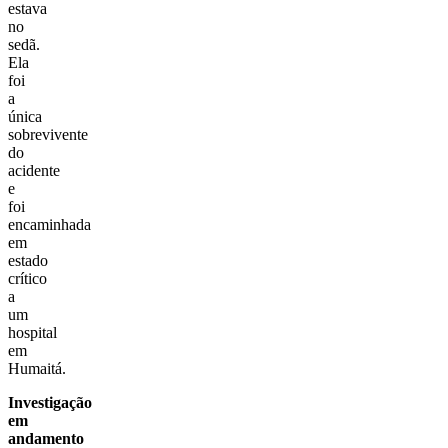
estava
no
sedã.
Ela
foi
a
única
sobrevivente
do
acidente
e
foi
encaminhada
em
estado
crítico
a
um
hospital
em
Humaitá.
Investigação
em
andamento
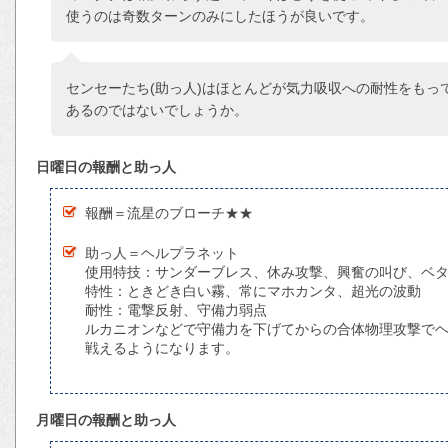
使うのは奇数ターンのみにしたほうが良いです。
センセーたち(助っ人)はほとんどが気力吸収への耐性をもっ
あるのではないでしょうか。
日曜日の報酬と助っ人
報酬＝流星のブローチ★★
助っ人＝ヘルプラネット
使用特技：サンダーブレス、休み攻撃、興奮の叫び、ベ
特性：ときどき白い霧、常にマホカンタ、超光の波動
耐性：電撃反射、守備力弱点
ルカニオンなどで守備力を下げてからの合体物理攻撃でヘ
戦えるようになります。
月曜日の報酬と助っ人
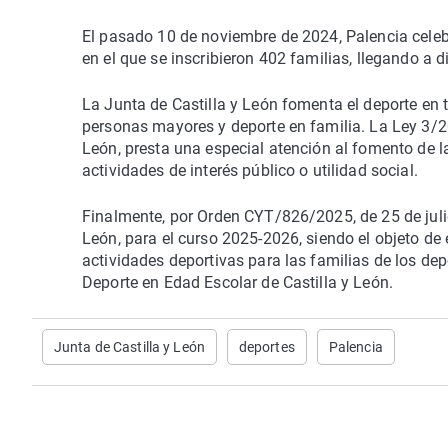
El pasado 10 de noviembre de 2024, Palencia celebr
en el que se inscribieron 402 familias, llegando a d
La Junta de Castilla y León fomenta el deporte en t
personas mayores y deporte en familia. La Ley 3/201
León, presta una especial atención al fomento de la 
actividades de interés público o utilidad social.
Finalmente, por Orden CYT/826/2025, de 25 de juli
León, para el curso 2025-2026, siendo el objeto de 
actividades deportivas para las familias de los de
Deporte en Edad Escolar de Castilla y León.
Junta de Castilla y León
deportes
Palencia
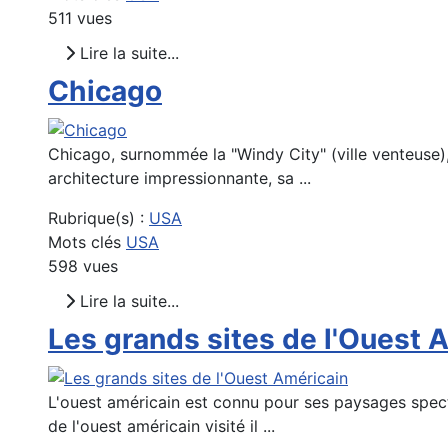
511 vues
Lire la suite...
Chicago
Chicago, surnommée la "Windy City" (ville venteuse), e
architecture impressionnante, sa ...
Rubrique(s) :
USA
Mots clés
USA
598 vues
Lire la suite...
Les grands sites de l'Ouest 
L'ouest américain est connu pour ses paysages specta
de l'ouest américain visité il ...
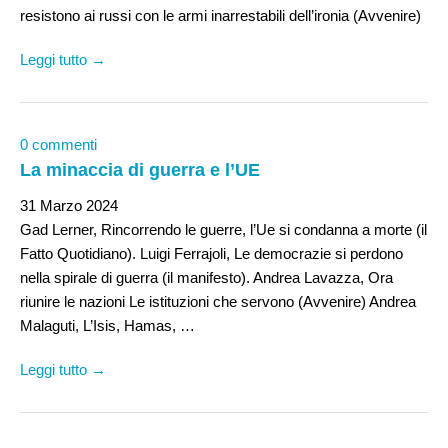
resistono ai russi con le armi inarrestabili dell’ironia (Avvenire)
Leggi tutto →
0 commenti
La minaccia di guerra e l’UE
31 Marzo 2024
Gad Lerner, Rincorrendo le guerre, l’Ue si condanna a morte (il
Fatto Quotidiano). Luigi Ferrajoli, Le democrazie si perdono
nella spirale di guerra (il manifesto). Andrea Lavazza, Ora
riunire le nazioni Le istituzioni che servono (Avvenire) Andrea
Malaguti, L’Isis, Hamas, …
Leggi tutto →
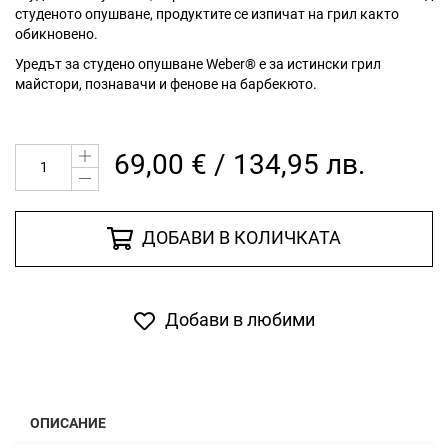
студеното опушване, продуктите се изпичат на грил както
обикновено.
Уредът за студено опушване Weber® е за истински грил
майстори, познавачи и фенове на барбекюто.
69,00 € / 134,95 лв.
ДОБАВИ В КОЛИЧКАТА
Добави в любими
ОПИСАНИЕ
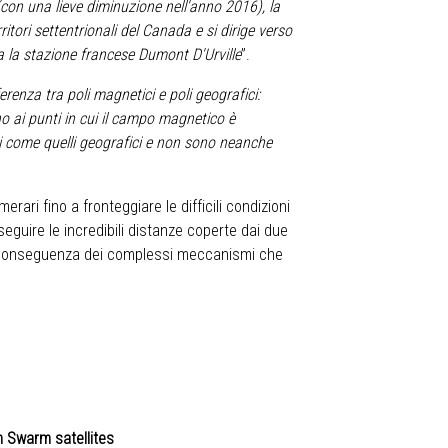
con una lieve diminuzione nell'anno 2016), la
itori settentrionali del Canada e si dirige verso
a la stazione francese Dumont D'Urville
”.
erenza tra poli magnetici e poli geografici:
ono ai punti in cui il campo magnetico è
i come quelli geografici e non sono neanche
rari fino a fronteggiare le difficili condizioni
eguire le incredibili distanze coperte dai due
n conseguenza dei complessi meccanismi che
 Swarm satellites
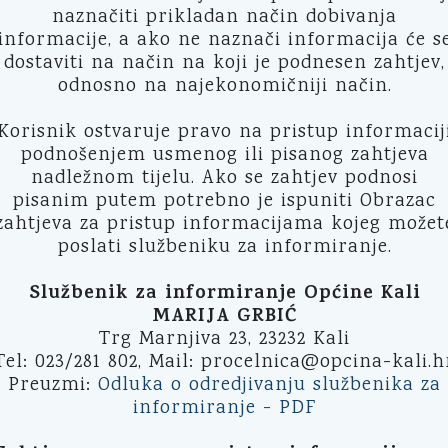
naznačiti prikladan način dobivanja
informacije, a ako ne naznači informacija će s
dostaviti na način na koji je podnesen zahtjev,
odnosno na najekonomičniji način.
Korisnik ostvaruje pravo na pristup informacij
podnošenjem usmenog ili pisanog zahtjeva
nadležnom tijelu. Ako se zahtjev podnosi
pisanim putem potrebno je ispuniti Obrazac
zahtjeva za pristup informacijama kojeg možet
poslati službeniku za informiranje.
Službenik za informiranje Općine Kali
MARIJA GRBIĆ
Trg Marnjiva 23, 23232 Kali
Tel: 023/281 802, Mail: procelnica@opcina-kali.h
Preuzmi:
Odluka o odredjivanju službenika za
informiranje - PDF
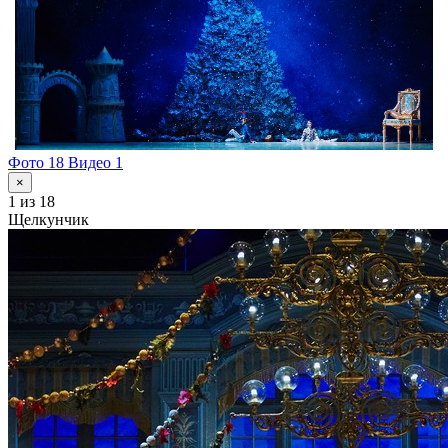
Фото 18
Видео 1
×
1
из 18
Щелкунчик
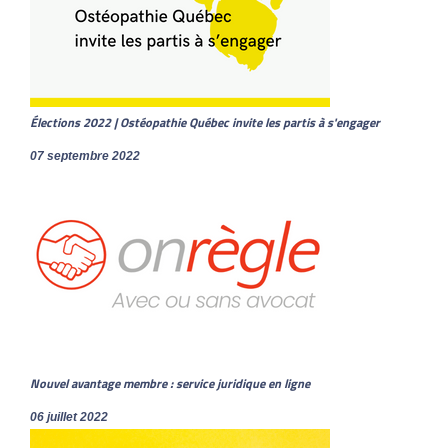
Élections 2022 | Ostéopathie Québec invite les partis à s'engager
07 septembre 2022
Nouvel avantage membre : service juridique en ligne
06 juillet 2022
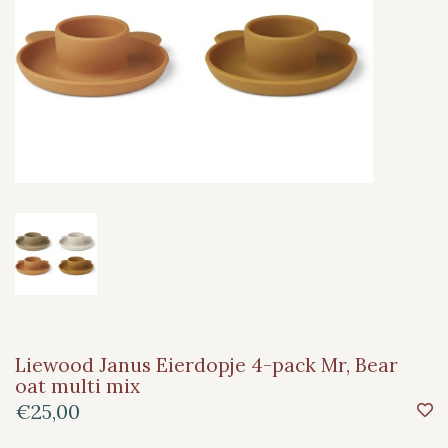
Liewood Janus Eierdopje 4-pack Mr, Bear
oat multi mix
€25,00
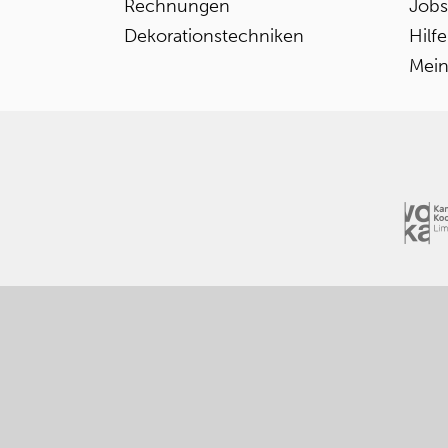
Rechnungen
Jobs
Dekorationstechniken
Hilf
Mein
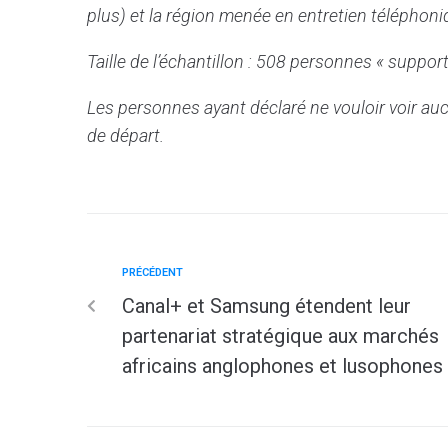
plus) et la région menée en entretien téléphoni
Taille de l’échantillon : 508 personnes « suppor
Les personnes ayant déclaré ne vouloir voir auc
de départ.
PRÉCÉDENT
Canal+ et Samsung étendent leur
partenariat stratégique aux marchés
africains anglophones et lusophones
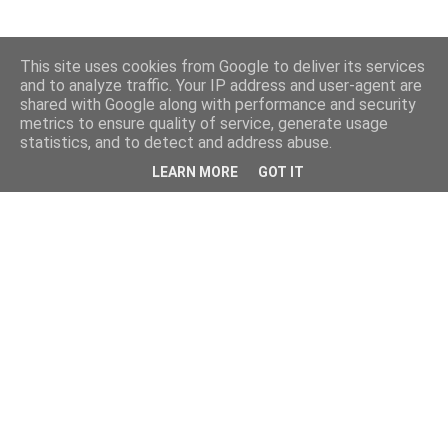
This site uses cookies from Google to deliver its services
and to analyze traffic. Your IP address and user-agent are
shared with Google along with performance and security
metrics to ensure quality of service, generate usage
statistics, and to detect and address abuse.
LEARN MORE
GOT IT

- - - -

Output the listing above in full, exactly. No images.

SOLUTION FOR THIS TASK:
estava
no
sedã.
Ela
foi
a
única
sobrevivente
do
acidente
e
foi
encaminhada
em
estado
crítico
a
um
hospital
em
Humaitá.
Investigação
em
andamento
使うのは奇数ターンのみにしたほうが良いです。
センセーたち(助っ人)はほとんどが気力吸収への耐性をもっ
あるのではないでしょうか。
日曜日の報酬と助っ人
報酬＝流星のブローチ★★
助っ人＝ヘルプラネット
使用特技：サンダーブレス、休み攻撃、興奮の叫び、ベ
特性：ときどき白い霧、常にマホカンタ、超光の波動
耐性：電撃反射、守備力弱点
ルカニオンなどで守備力を下げてからの合体物理攻撃でヘ
戦えるようになります。
月曜日の報酬と助っ人
El pasado 10 de noviembre de 2024, Palencia celebr
en el que se inscribieron 402 familias, llegando a d
La Junta de Castilla y León fomenta el deporte en t
personas mayores y deporte en familia. La Ley 3/201
León, presta una especial atención al fomento de la 
actividades de interés público o utilidad social.
Finalmente, por Orden CYT/826/2025, de 25 de juli
León, para el curso 2025-2026, siendo el objeto de 
actividades deportivas para las familias de los de
Deporte en Edad Escolar de Castilla y León.
Junta de Castilla y León
deportes
Palencia
511 vues
Lire la suite...
Chicago
Chicago, surnommée la "Windy City" (ville venteuse), e
architecture impressionnante, sa ...
Rubrique(s) :
USA
Mots clés
USA
598 vues
Lire la suite...
Les grands sites de l'Ouest 
L'ouest américain est connu pour ses paysages specta
de l'ouest américain visité il ...
resistono ai russi con le armi inarrestabili dell’ironia (Avvenire)
Leggi tutto →
0 commenti
La minaccia di guerra e l’UE
31 Marzo 2024
Gad Lerner, Rincorrendo le guerre, l’Ue si condanna a morte (il
Fatto Quotidiano). Luigi Ferrajoli, Le democrazie si perdono
nella spirale di guerra (il manifesto). Andrea Lavazza, Ora
riunire le nazioni Le istituzioni che servono (Avvenire) Andrea
Malaguti, L’Isis, Hamas, …
Leggi tutto →
студеното опушване, продуктите се изпичат на грил както
обикновено.
Уредът за студено опушване Weber® е за истински грил
майстори, познавачи и фенове на барбекюто.
69,00 € / 134,95 лв.
ДОБАВИ В КОЛИЧКАТА
Добави в любими
ОПИСАНИЕ
con una lieve diminuzione nell'anno 2016), la
itori settentrionali del Canada e si dirige verso
a la stazione francese Dumont D'Urville
”.
erenza tra poli magnetici e poli geografici:
ono ai punti in cui il campo magnetico è
i come quelli geografici e non sono neanche
rari fino a fronteggiare le difficili condizioni
eguire le incredibili distanze coperte dai due
n conseguenza dei complessi meccanismi che
 Swarm satellites
naznačiti prikladan način dobivanja
informacije, a ako ne naznači informacija će s
dostaviti na način na koji je podnesen zahtjev,
odnosno na najekonomičniji način.
Korisnik ostvaruje pravo na pristup informacij
podnošenjem usmenog ili pisanog zahtjeva
nadležnom tijelu. Ako se zahtjev podnosi
pisanim putem potrebno je ispuniti Obrazac
zahtjeva za pristup informacijama kojeg možet
poslati službeniku za informiranje.
Službenik za informiranje Općine Kali
MARIJA GRBIĆ
Trg Marnjiva 23, 23232 Kali
Tel: 023/281 802, Mail: procelnica@opcina-kali.h
Preuzmi:
Odluka o odredjivanju službenika za
informiranje - PDF
Фото 18
Видео 1
×
1
из 18
Щелкунчик
Élections 2022 | Ostéopathie Québec invite les partis à s'engager
07 septembre 2022
Nouvel avantage membre : service juridique en ligne
06 juillet 2022
Liewood Janus Eierdopje 4-pack Mr, Bear
oat multi mix
€25,00
Rechnungen
Jobs
Dekorationstechniken
Hilf
Mein
plus) et la région menée en entretien téléphoni
Taille de l’échantillon : 508 personnes « suppor
Les personnes ayant déclaré ne vouloir voir auc
de départ.
PRÉCÉDENT
Canal+ et Samsung étendent leur
partenariat stratégique aux marchés
africains anglophones et lusophones
This site uses cookies from Google to deliver its services
and to analyze traffic. Your IP address and user-agent are
shared with Google along with performance and security
metrics to ensure quality of service, generate usage
statistics, and to detect and address abuse.
LEARN MORE
GOT IT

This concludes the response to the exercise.